Le Regie Costituzioni di Vittorio Amedeo II del 1723, e del 1729 obbligarono alla creazione di un ghetto, che a N. fu istituito verso il 1732. Fu scelta per la sua ubicazione la contrada detta dell'Ospedale, di proprietà dell'Ospedale di Santo Spirito, perché si trovava in essa un edificio adatto ad accogliere la Comunità ebraica: inizialmente provvisoria, divenne poi la sistemazione definitiva del ghetto. Ci fu un tentativo di spostarlo nel 1740 nel quartiere chiamato della Cittadella (l'attuale Via Garibaldi), ma alcuni cittadini e il vescovo di Acqui si opposero perché per questa strada passava la processione del Corpus Domini. L'Ospedale non riebbe mai il proprio stabile e si dispose, quindi, che le famiglie ebraiche pagassero un canone annuo chiamato casacà[6].

Demografia

Difficile stabilire il numero esatto degli ebrei di N.: il primo censimento ufficiale della Comunità fu ordinato da Carlo Emanuele III nel 1761 e risiedevano allora nella cittadina 21 famiglie, circa 80 persone, dichiarate tutte povere ad eccezione di quelle di Salvatore Levi, che viveva in realtà a Genova, di Abramo Debenedetti, che aveva un negozio di pane e vendeva tabacchi, e di Graziadio Levi, che abitava fuori dal ghetto come impresario d'acquavite.

Nel 1774 vivevano a N. 255 ebrei[7].

Bibliografia

AA.VV., Nizza Monferrato, in E.J.

Colombo, D., Il ghetto di Nizza Monferrato, in RMI (1974) XXXX, pp. 52-56.

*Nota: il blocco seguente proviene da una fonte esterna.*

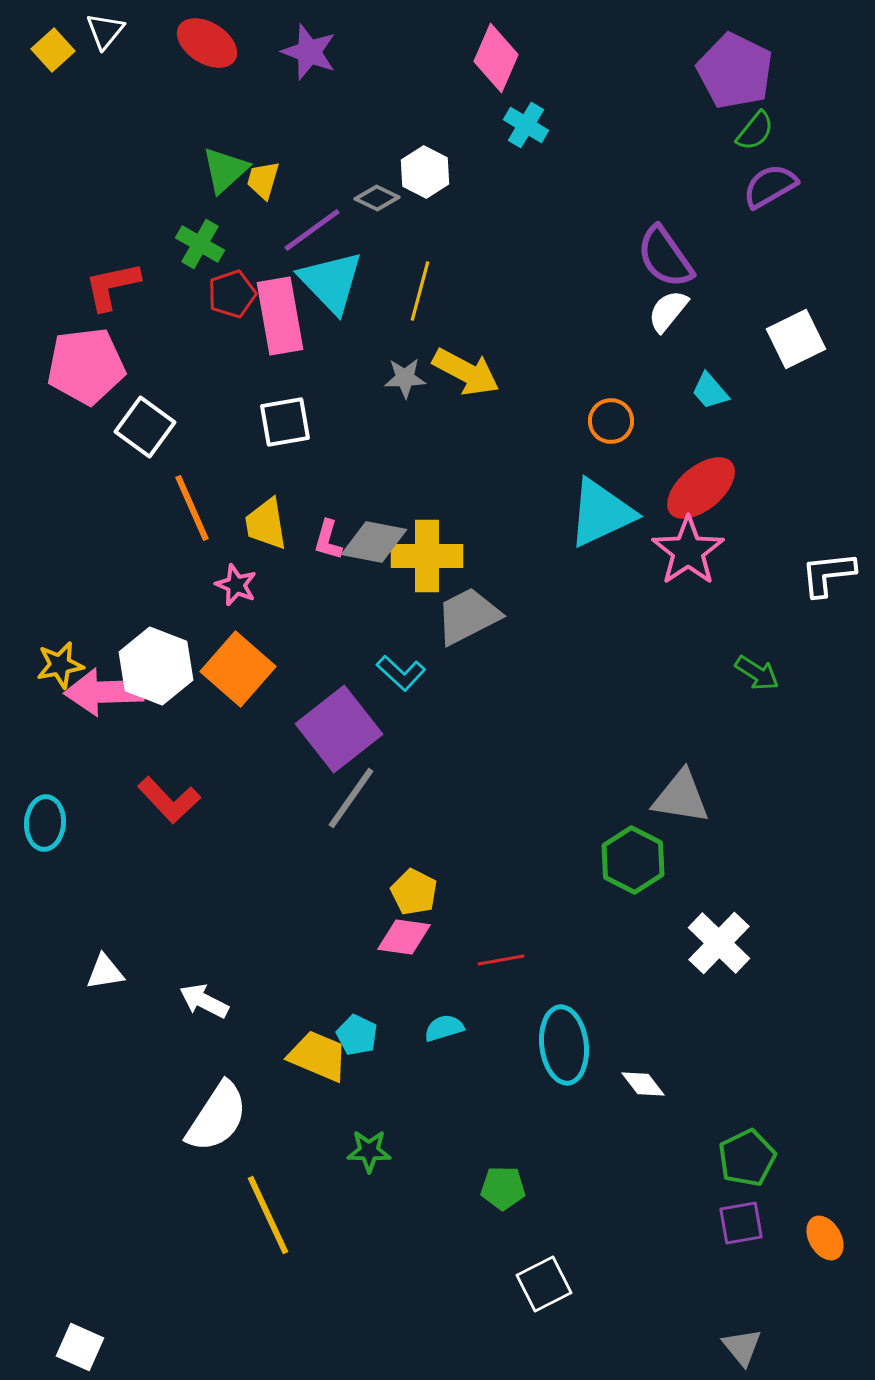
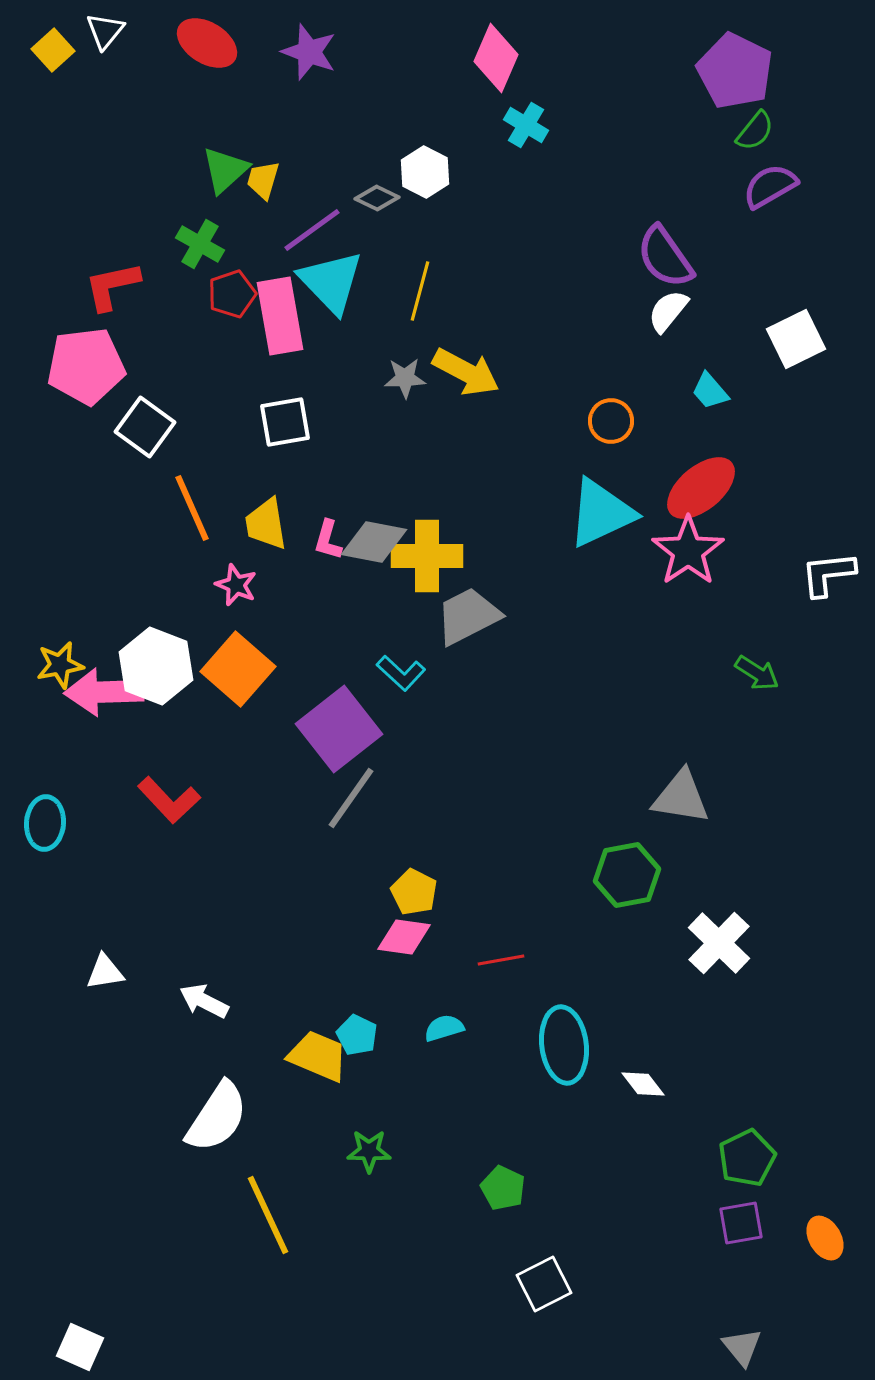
green hexagon at (633, 860): moved 6 px left, 15 px down; rotated 22 degrees clockwise
green pentagon at (503, 1188): rotated 24 degrees clockwise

Foa, S., Gli ebrei nel Monferrato nei secoli XVI e XVII, Alessandria 1914 (ristampa Bologna 1965). Foa, S., La politica economica della casa Savoia verso gli ebrei dal secolo XVI fino alla Rivoluzione Francese. Il portofranco di Villafranca (Nizza), Roma 1962.

Segre, R., The Jews in Piedmont, 3 voll., Jerusalem 1986–1990.


[1] AA. VV., Nizza Monferrato, p. 866.

[2] Colombo, D., Il ghetto di Nizza Monferrato, pp. 52-56; Foa, S., Ebrei nel Monferrato, pp. 7-20; Segre, R., The Jews in Piedmont, I, Introduction; II, doc. 2591; III, doc. 2841-2843.

[3] Simonsohn,S.,  Milan, p. 2220.

[4] Colombo, D., op. cit., 52-53; Foa, S., La politica economica della casa Savoia, pp. 104-116; Foa, S., Gli ebrei nel Monferrato, pp. 66-105; Segre, R., op. cit., II, doc. 1965, 2238.

[5] Colombo, D., op. cit., pp. 52-56; Foa, S., Gli ebrei nel Monferrato, pp. 6-65; Foa, S., La politica economica della casa Savoia, pp. 138-164; Segre, R., op. cit., III, doc. 2849.

[6] Colombo, D., op. cit., ibidem; Segre, R., op. cit., III, doc. 2807, 2836, 2931, 2934, 3147, 3260, 3277.

[7] Colombo, D., op. cit., pp. 52-56; Foa, S., La politica economica della casa Savoia, pp. 155-156; Segre, R., op. cit., doc. 3147, 3260.